At the heart of the database is the TrueTime API without which the transactions can’t be implemented the way they are in Spanner.

A problem with distributed systems is the clock. Clocks are unreliable and out of sync. Having a reliable and in-sync clock would make distributed transactions much easier.

TrueTiem API provides following methods:

  • TT.now() - returns a TT.interval: [earliest, latest]. An interval with earliest possible time and latest possible time at that given instance.
  • TT.after(t) - true, if t has definitely passed.
  • TT.before(t) - true, if t has definitely not arrived.

Atomic and GPS clocks are present in every datacenters. These clocks are spread across the datacenter to avoid an radio interference or any other design fault. Every Spanner node syncs its time with these clocks every 30 seconds. In production environement the error is observed to be not more than 6 seconds.

Concurrency Control

It is better to have application programmers deal with performance problems due to overuse of transactions as bottlenecks arise, rather than always coding the lack of transactions.

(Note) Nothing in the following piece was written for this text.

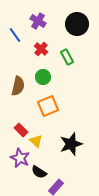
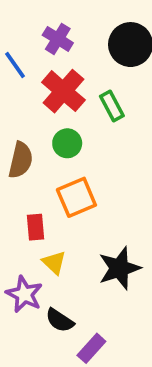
red cross: (41, 49) -> (63, 91), size x1.6
red rectangle: (21, 130) -> (35, 227), moved, turned 40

Spanner flaunts features like externally consistent transactions, lock-free snapshot transactions, and non blocking reads in the past.

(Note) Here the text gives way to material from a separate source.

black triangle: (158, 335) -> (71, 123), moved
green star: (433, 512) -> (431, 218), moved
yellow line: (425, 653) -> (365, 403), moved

Transactions are categorized into 4 types and explained below. RW transaction requires locking where as others do not. These gurantees a whole-database read at timestamp $t$ will see the effect of all transaction at time $t$.

Read Write Transaction

Transactional read and writes use strict two phase locking. A timestamp can be assigned after all locks have been acquired but before any of them released. In Spanner, the timestamp of Paxos write is used as transaction timestamp.

Few invariants applied:

  • A leader must assign timestamp within the interval of leader lease.
  • Whenever a timestamp is assigned, $s_{max}$ is advanced to $s$ to preserve disjointness.
  • if the start of a transaction $T_2$ occurs after commit of a transaction $T_1$, then the commit time of timestamp $T_2$ must be greater than the commit time of $T_1$.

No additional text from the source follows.